With the History Center’s traveling exhibit “We Can Do It: WWII” returning to Barensfeld Gallery, it seemed a good time to celebrate the upcoming Halloween holiday by looking back on how this haunting season was experienced during World War II. In fact, Halloween in the war years laid the groundwork for what the holiday became during the Baby Boom.
Pranks Discouraged
A previous Making History blogpost explored the earlier history of Halloween when it was known more for tricks than treats. This tradition presented a special challenge by 1942. While officials recognized that celebrating Halloween would help morale, they were concerned about destructive pranks taxing the resources of communities with men away at war, people learning to live with rationing, and everyone on edge. Some Pennsylvania towns even banned the wearing of masks by adults due to sabotage fears, threatening violators with arrest. In Pittsburgh, Juvenile Court Judges reminded eager youngsters that previously fun gags such as soaping windows, stealing gates, and puncturing tires were not amusing when materials such as the fats in soaps, metal, and rubber were needed for the war effort. Even ringing doorbells was discouraged: it ruined the sleep of war workers and slowed crucial munitions production. As an article in the Pittsburgh Post-Gazette, with the ominous heading “Halloween Pranksters Aid Foe,” put it on Oct.29, 1942: “Uncle Sam sorrowfully warned his juvenile nieces and nephews that the only way they could go hobnob with the hobgoblins this All Hallow’s Eve was to stay at home and make faces at each other.”
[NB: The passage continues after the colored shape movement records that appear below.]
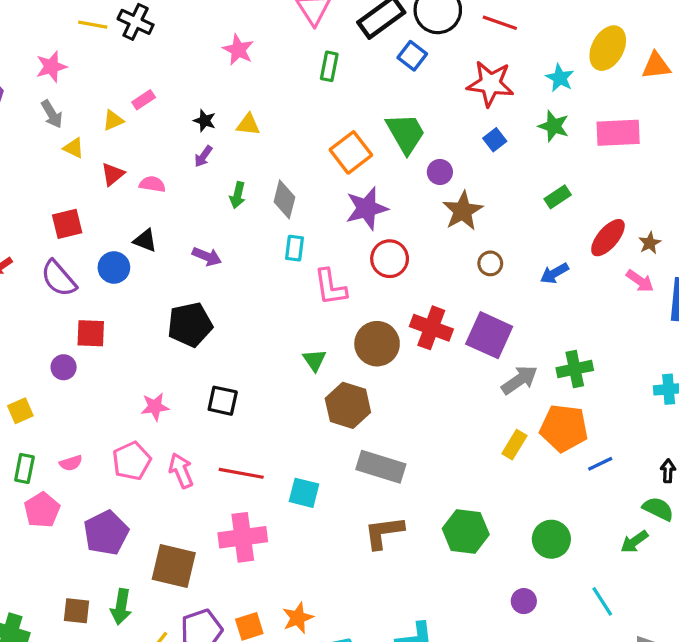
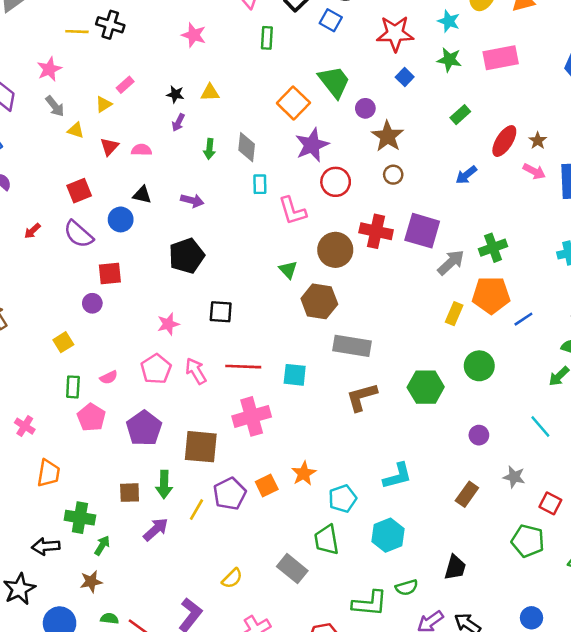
brown circle: (490, 263) -> (393, 175), moved
green circle: (551, 539) -> (479, 366), moved

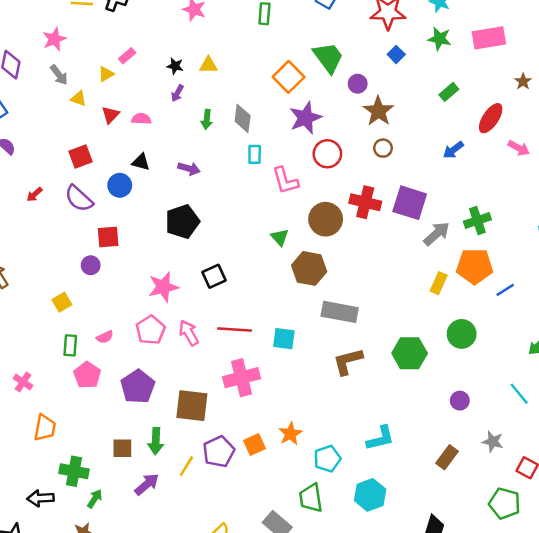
brown star: (538, 141) -> (523, 81), moved
black square: (221, 312) -> (214, 276), turned -30
pink star: (168, 324) -> (163, 287), size x1.4

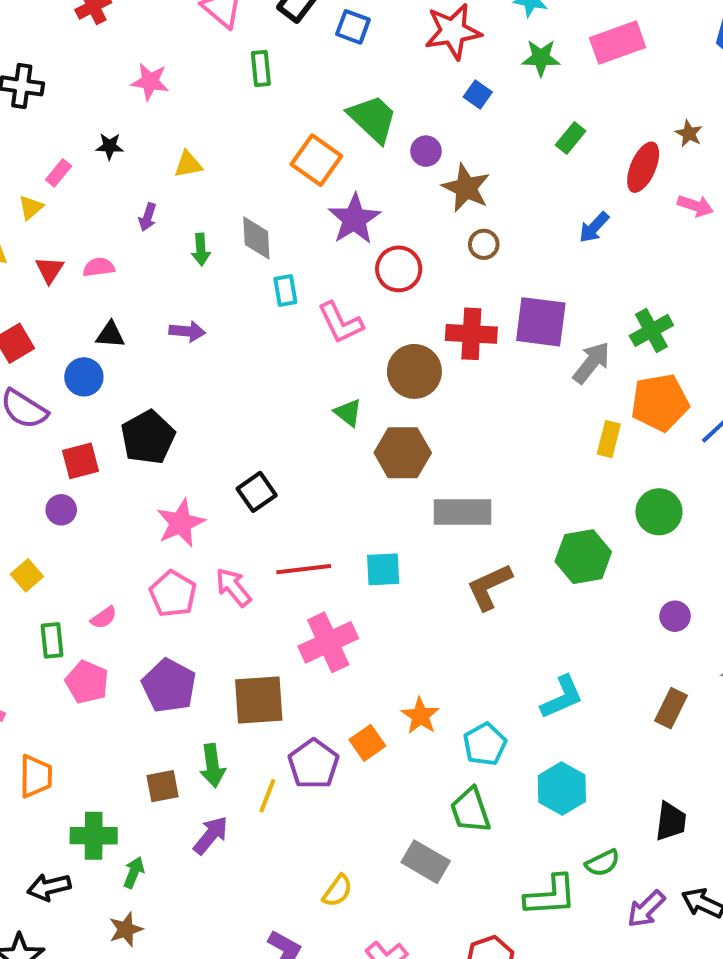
black star: (175, 66) -> (110, 146), moved
brown star: (523, 81) -> (689, 133), moved
black pentagon: (182, 222) -> (148, 437), moved

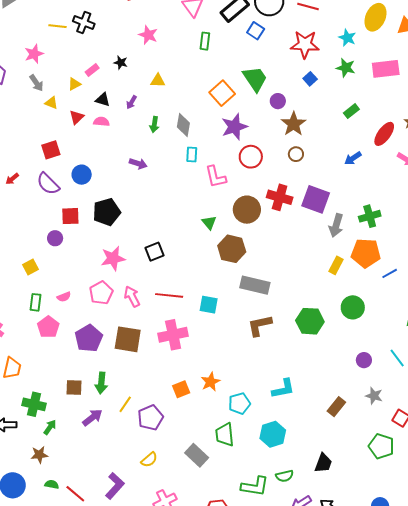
black triangle: (110, 335) -> (103, 100), moved
gray arrow: (592, 363) -> (336, 225), turned 145
purple circle: (675, 616) -> (364, 360), moved
brown square: (259, 700) -> (128, 339), moved
purple pentagon: (314, 764) -> (150, 418), moved

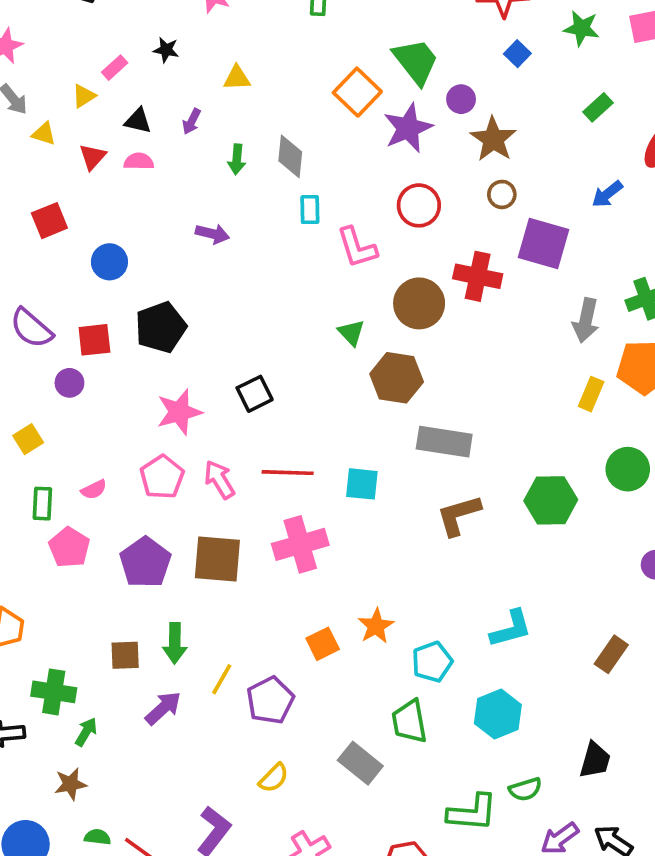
purple star: (234, 127) -> (408, 128), moved
purple semicircle: (48, 184) -> (31, 328), moved
purple square: (316, 199) -> (544, 243), moved

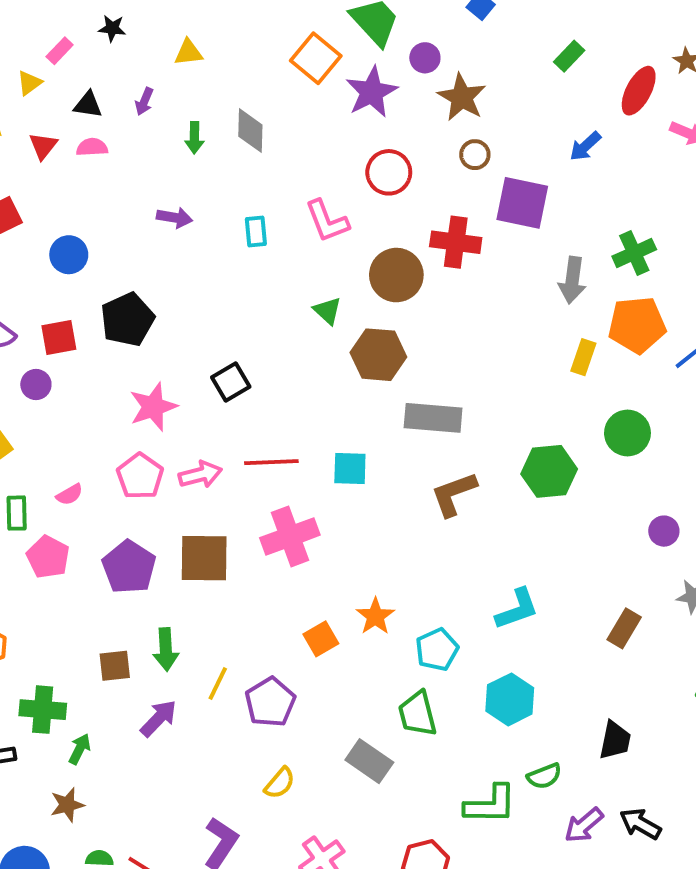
cyan rectangle: (310, 210) -> (256, 231), moved
pink arrow: (219, 480) -> (200, 475), turned 111

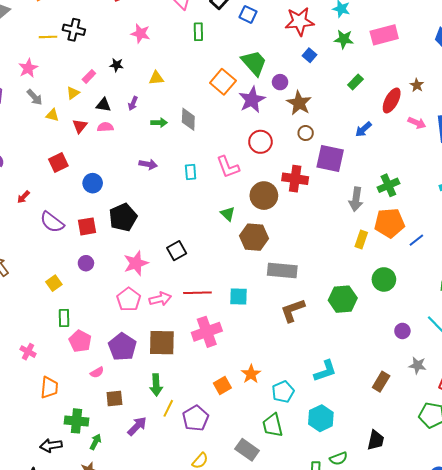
green arrow: (194, 138) -> (159, 123), turned -91
purple circle: (36, 385) -> (86, 263), moved
pink semicircle: (70, 494) -> (97, 372), moved
green arrow: (166, 649) -> (156, 385), moved

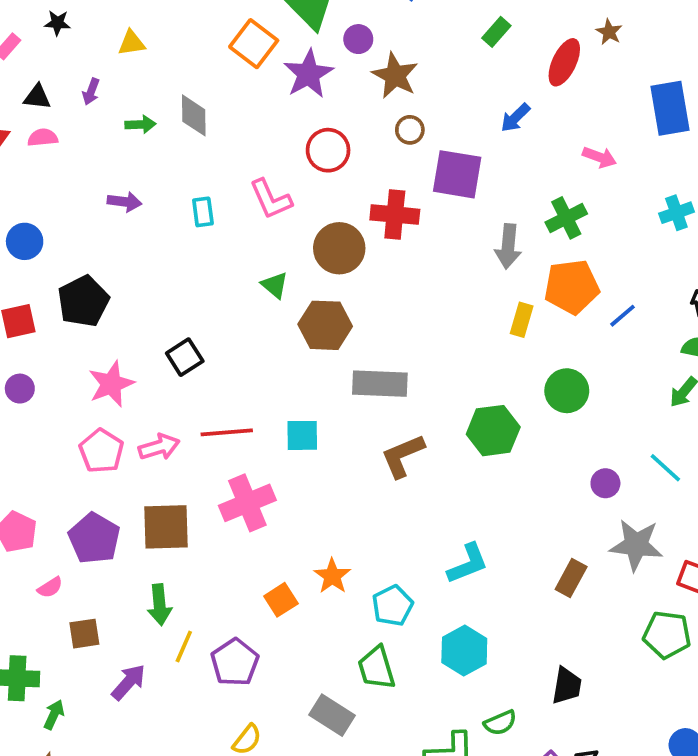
pink arrow: (417, 123) -> (599, 157), moved
gray star: (417, 365) -> (636, 545), size x1.6

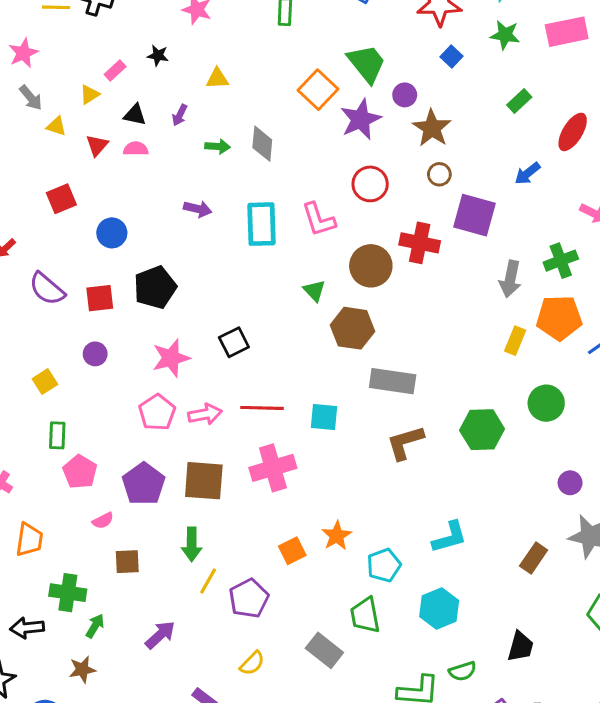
cyan rectangle: (203, 212) -> (262, 224), size x1.8
purple arrow: (128, 682) -> (160, 635), moved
Making Mirth and Making Do
So, what were young ghosts and goblins to do? Instead, parents, teachers, and other adults were urged to organize parties and help steer young minds toward activities that kept the holiday “safe and sane.” Youth groups such as the Junior Commandos pledged to celebrate the holiday by avoiding the damage and waste of previous years. Cleverly furthering their wartime support while also offering a rationale for some good old-fashioned fun, the Commandos suggested that children should of course still enjoy the house-to-house festivities of “beggar’s night,” but collect scrap metal at the same time. (We can only envision how they would have carried all of that!)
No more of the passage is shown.